Data items
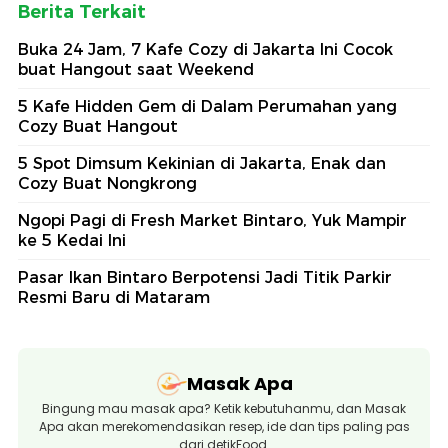
Berita Terkait
Buka 24 Jam, 7 Kafe Cozy di Jakarta Ini Cocok
buat Hangout saat Weekend
5 Kafe Hidden Gem di Dalam Perumahan yang
Cozy Buat Hangout
5 Spot Dimsum Kekinian di Jakarta, Enak dan
Cozy Buat Nongkrong
Ngopi Pagi di Fresh Market Bintaro, Yuk Mampir
ke 5 Kedai Ini
Pasar Ikan Bintaro Berpotensi Jadi Titik Parkir
Resmi Baru di Mataram
Masak Apa
Bingung mau masak apa? Ketik kebutuhanmu, dan Masak
Apa akan merekomendasikan resep, ide dan tips paling pas
dari detikFood.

*Task requirements:*
Print the records exactly, every one. Leave out the pictures.

*Result of this exercise:*
Berita Terkait
Buka 24 Jam, 7 Kafe Cozy di Jakarta Ini Cocok
buat Hangout saat Weekend
5 Kafe Hidden Gem di Dalam Perumahan yang
Cozy Buat Hangout
5 Spot Dimsum Kekinian di Jakarta, Enak dan
Cozy Buat Nongkrong
Ngopi Pagi di Fresh Market Bintaro, Yuk Mampir
ke 5 Kedai Ini
Pasar Ikan Bintaro Berpotensi Jadi Titik Parkir
Resmi Baru di Mataram
Masak Apa
Bingung mau masak apa? Ketik kebutuhanmu, dan Masak
Apa akan merekomendasikan resep, ide dan tips paling pas
dari detikFood.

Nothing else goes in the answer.